Un privilège, en France, est d'abord l’avantage inconsidéré et abusif octroyé à quelqu'un par une autorité légale. C'est l'acception privilège aristocratique qui est ancrée dans les esprits, depuis la nuit du 4 août 1789 (au moins).
Et c'est bien pour cela que la droite réactionnaire et/ou libérale a longuement traité les fonctionnaires de "privilégiés" dans un de ces renversements idéologiques dont elle a le secret depuis plus de deux siècles.
Dire hic et nunc d’une personne est privilégiée, c’est donc bien considérer que celle-ci est exemptée du traitement commun, qu’elle échappe à un régime « normal », comme les aristocrates et caciques religieux de 1789 étaient exonérés de corvées et d'impôts. C’est donc bien dire que ces "privilégiés" doivent être ramenées au rang des non-privilégiés, autrement dit, pour ce qui apparemment nous occupe ici, au rang des sur-contrôlés, sur-fliqués, sur-matraqués, discriminés, marginalisés. Étrange.
Il serait temps que la gauche qui se veut radicale fasse son auto-critique sur ce point: ça ne passe pas, et ce pour une raison historique et culturelle majeure qui ne devrait pas lui être inconnue, c'est source d'absolue incompréhension et c'est très dangereux politiquement -enfin quand on se dit « de gauche ».
Un autre temps de réflexion serait de considérer, en toute logique intersectionnelle, que la couleur de peau* n’est qu’une variable de discrimination parmi d’autres et que cette variable peut être en grande partie abolie ou, au contraire, accentuée par d’autres.

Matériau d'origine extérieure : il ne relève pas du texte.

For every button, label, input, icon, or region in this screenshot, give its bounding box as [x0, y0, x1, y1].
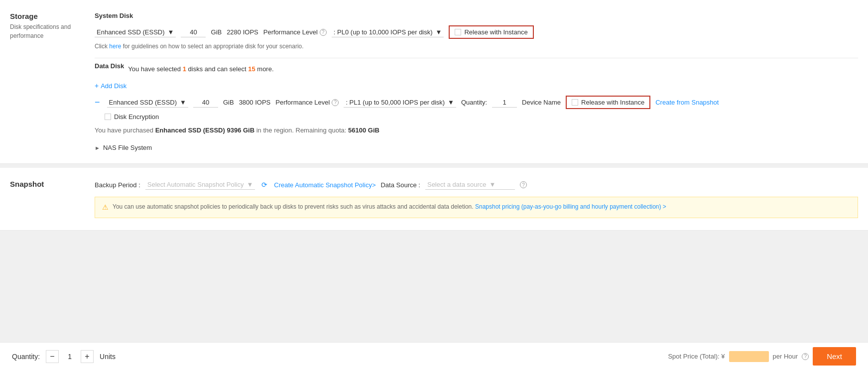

Ceci est valable pour toutes les formes de discriminations.
Mais c’est -peut-être- un autre débat.
* puisque, à rebours d’une « blanchité », conçue comme une construction sociale complexe, on finit invariablement, dans les diners en ville et dans la plupart des commentaires sur Mediapart, par en arriver à des schématisations binaires qui reposent essentiellement sur... le phénotype.